Ils croisèrent un vieil homme qui se promenait avec son chien. Sa vue remplit R. d’un soulagement disproportionné. Ils entrèrent dans le village où la vie tranquille et simple suivait son cours. R. allait mieux. Il se sentait soudain entouré de bienveillance. Ils étaient connus et appréciés ici, ils éveillaient même particulièrement l’intérêt des autres parce qu’ils étaient ce frère et cette sœur qui vivaient à l’écart, et qui apparaissaient tous les matins, à l’orée du bois sombre, avec leurs jolis visages un peu timides, qui se ressemblaient beaucoup. On les saluait quand ils traversaient la place.
Au début de ses terreurs nocturnes (quand il était encore incrédule, bouche bée face à l’acharnement du cauchemar, qui semblait vouloir l’épuiser jusqu’au coup de grâce) R. avait évité le village. Il avait ensuite appris à nuancer, à dissocier le rêve de la vie. Il avait fini par comprendre que ce n’était pas cette place précise qui le hantait, et qu’il ne soupçonnait personne, parmi ces têtes souriantes, d’avoir une haine cachée envers lui. Ce qu’il voyait la nuit n’étaient que des formes générales. Une place de village, où tout se déroule à la vue des autres. Un feu punitif pour les condamnés. Une foule. Le tableau n’avait pas de modèle. Il prêtait une forme à des idées invisibles. D’ailleurs, il était impossible à R. d’invoquer la scène immuable du cauchemar en plein jour. Elle était renfermée mystérieusement dans son sommeil et ne semblait pas répondre à sa propre conscience. Les paroles d’O. sur la route lui revinrent. 
Vers midi, le soleil se mit à briller plus fort. R. se réjouissait de cet environnement si sain, si accueillant, qui semblait le consoler. Il oubliait la terreur qui viendrait sans faute le soir même.
Le chemin du retour était toujours trop silencieux. Les bruits du village s’arrêtaient brusquement. Ils avaient l’impression de nager dans l’ombre comme dans une eau qui les isolerait aussi des sons extérieurs. O. avait profité de cette journée pour revoir la fille dont la vieille tante était morte. Elle affirma qu’elle allait mieux.

« Il a suffi qu’elle se souvienne de sa tante pour se débarrasser du mal. C’était aussi simple que ça. »

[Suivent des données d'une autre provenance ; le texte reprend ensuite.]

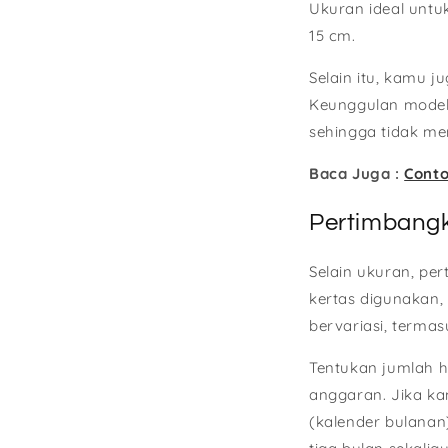
Ukuran ideal untuk
15 cm.
Selain itu, kamu j
Keunggulan model 
sehingga tidak me
Baca Juga :
Conto
Pertimbang
Selain ukuran, pe
kertas digunakan, s
bervariasi, termasu
Tentukan jumlah 
anggaran. Jika ka
(kalender bulanan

R. se coucha tard, comme d’habitude. Au plus profond de son sommeil, dans la nuit noire et malfaisante, les inconnus se rassemblèrent, le feu s’alluma. Tout apparaissait d’un seul coup, comme un rocher tomberait sur lui et l’écraserait. La scène était immobile. Seul le brasier semblait vivant, tout comme sa fumée qui se tordait dans le ciel, jusqu’à la limite d’extrême obscurité où tout devenait invisible. Le tableau restait inchangé, monstrueusement fixe, pendant des heures (c’est ainsi que R. le percevait). Le silence était terrifiant. Les spectateurs aux yeux vides ne disaient rien. R., sur son bûcher, ne criait pas de douleur. Mais un cri muet montait toujours du fin fond de lui-même, ou plutôt un sentiment si puissant qu’il semblait être un cri : une culpabilité immense qui le remplissait ne le lâchait pas tant qu’il était seul.
Il se réveilla. Son esprit finissait par arriver à saturation et tentait de se protéger de la folie, voire de la mort. Il s’assit sur le bord de son lit, humilié comme un enfant qu’on vient de gronder et qui ne comprend pas qu’il a mal agi.
Il n’avait jamais rien fait de mal. Il se sentait sale et coupable. Il voyait par la fenêtre la lune voiler les arbres d’une lumière douce. L’herbe était bleue et argentée. R. était condamné à la chambre sombre et à l’horreur invisible qui recouvrait tout. Condamné à macérer dans l’infamie de cauchemar. La vitre le séparait du beau jardin, qui, après une ligne d’arbres, se transformait en prairie, s’étendait longtemps, sans interruption. Il ne pouvait pas sauver R.
Sa sœur pensait que l’on pouvait trouver en soi une cause à l’inexplicable. Il avait toujours subi le cauchemar sans tenter d’en retracer l’origine. Pour la première fois, il résista, devint actif face à la terreur. Il pensa à sa vie. Rien n’aggrava le sentiment de culpabilité qui l’irriguait déjà tout entier. Il se trouva irréprochable. Il revit son enfance libre et joyeuse dans cette maison que les gros arbres cachaient aux regards. Il n’y avait pas de tache ; en lui, aucune faute grave ; hors de lui, aucun évènement assez violent pour empoisonner son sommeil. Il se recoucha. L’absence de cause était béante. Le cauchemar semblait gratuit et méchant. Il eut envie de crier.
O. dormait calmement. A ses pieds, au-dessus de la couverture, elle avait posé une ancienne chemise de son père qui l’avait peut-être apaisée.
Au village, le lendemain, O. laissa son frère seul et partit de son côté. R. était particulièrement fatigué et silencieux. Il erra lentement sur la place qu’il trouva légèrement teintée de honte. Il eut peur d’avoir trop résisté au cauchemar. Il semblait avoir débordé sur le jour rassurant et sur le village, son refuge.   
Il voulut se distraire. Il engagea la conversation avec un garçon qu’il connaissait bien, mais il ne put empêcher son trouble de remonter à la surface quand il lui parla naïvement d’un problème de rats dans les caves de son père, qui avait forcé sa famille à stocker ses provisions dans les cachots abandonnés du village. Invisibles, ils étaient enterrés au sous-sol d’un bâtiment discret. R., qui venait au village depuis l’enfance, fut surpris de n’en avoir jamais entendu parler.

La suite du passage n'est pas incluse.